Mass trial for ‘sorcery’ killings in PNG

Ninety-seven of the 122 people charged pleaded not guilty to wilful murder

SYDNEY: A “berserk” crowd used bows and arrows, knives and axes to hack to death seven people including two small children accused of sorcery, a trial in Papua New Guinea has heard.

Ninety-seven of the 122 people charged pleaded not guilty to wilful murder, with the rest, who were released on bail, failing to show up to the court in the Pacific nation’s Madang province, local media reported.

The frenzied killings happened in April 2014 after men from six villages met to plot the assault on Sakiko village where those suspected of sorcery had sought refuge, according to the PNG Post Courier.

“Two children, aged three and five, were wrenched from their mothers’ arms and chopped to pieces,” it added.

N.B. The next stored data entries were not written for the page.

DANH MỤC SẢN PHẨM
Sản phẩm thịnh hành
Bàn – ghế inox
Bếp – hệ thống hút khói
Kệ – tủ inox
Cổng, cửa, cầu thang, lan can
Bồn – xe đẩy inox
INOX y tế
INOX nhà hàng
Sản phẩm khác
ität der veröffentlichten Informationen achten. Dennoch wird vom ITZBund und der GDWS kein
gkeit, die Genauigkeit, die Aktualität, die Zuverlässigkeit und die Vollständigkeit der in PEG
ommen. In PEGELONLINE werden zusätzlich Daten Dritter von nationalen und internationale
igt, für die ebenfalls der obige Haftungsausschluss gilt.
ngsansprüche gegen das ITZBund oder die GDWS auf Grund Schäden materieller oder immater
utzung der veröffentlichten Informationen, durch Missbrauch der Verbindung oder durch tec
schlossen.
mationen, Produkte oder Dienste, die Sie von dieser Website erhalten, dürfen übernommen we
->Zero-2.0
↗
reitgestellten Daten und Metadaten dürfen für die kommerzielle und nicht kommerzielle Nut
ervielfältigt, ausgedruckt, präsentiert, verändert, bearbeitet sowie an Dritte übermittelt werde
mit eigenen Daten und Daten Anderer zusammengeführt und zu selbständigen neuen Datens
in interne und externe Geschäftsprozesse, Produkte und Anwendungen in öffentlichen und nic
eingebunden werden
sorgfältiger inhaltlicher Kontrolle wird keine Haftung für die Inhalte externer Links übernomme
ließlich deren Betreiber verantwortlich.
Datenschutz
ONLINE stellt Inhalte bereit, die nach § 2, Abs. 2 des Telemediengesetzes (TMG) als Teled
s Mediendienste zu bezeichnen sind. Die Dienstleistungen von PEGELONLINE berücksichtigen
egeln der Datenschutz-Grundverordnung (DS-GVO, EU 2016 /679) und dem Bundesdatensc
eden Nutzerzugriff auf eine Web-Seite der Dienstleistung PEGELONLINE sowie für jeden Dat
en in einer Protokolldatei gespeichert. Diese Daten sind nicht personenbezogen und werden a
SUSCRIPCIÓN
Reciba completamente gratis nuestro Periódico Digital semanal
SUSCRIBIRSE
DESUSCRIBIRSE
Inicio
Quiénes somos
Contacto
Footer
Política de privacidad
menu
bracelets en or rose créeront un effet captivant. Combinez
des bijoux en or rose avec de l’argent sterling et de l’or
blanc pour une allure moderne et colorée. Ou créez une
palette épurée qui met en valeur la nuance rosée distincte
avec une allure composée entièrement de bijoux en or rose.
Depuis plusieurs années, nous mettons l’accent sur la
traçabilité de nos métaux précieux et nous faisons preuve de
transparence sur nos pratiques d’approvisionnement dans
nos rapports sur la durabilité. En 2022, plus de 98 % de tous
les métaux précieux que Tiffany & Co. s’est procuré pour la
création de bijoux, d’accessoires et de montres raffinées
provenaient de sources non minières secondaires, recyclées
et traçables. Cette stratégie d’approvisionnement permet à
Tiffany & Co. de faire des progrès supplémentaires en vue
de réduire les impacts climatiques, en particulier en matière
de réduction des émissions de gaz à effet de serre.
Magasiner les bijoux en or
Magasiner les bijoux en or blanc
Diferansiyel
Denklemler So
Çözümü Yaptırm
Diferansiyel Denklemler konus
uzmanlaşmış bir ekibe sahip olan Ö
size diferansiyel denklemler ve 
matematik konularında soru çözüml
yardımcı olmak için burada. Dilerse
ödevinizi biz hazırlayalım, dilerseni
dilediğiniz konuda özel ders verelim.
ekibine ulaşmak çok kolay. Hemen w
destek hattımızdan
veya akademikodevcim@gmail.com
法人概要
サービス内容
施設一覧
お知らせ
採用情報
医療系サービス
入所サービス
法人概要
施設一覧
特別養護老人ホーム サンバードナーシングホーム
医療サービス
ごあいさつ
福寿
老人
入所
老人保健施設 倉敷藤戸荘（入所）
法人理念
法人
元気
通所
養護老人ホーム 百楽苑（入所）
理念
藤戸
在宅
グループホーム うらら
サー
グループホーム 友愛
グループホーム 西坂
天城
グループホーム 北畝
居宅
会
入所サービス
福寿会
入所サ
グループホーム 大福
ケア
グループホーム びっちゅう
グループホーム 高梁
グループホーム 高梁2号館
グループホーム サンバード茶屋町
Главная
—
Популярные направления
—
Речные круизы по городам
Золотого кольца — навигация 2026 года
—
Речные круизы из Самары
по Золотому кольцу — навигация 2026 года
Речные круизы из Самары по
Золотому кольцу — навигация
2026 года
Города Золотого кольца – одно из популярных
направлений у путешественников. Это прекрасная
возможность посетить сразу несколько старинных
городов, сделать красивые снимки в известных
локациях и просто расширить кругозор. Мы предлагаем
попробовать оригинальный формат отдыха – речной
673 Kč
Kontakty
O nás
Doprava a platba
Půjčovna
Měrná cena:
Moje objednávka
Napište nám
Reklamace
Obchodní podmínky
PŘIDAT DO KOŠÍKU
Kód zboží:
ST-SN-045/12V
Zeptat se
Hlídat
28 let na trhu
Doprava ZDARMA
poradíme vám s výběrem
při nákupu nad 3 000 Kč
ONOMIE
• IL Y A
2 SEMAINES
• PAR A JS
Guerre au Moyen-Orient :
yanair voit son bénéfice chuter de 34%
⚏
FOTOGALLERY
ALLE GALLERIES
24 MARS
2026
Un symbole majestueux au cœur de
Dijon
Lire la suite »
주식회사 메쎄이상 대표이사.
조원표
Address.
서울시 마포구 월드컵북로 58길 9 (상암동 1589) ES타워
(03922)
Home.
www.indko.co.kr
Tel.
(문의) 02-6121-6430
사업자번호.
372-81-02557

Five adults were also killed.

The newspaper called the trial the “biggest sorcery-related court case in the country”.

State prosecutor Francis Popeu described the gruesome murders as “planned with all aiding and abetting each other with the common intent to kill”.

PNG’s The National newspaper, in a report earlier this month, said the killings were “a kind done in certain cult practices as the people killed were slashed from their legs up and their heads were cut off and taken away”.

“Black magic” and cannibalism sometimes occur in PNG, a sprawling and poor nation where many people do not accept natural causes as an explanation for misfortune, illness, accidents or death.

Rights campaigners have long pushed for justice for sorcery-related attacks, spurred by the horrific murder of a young woman accused of witchcraft in 2013.

In that case, Kepari Leniata, 20, was stripped naked, tied up, doused in petrol and burnt alive in front of a crowd by relatives of a boy who died following an illness in the Mount Hagen area.

Following Leniata’s murder, in 2013 PNG repealed the 1971 Sorcery Act which had provided for a reduced sentence for anyone who committed assault or murder if they believed their victim had been committing acts of “sorcery”.

It also revived the death penalty to reduce rampant crime.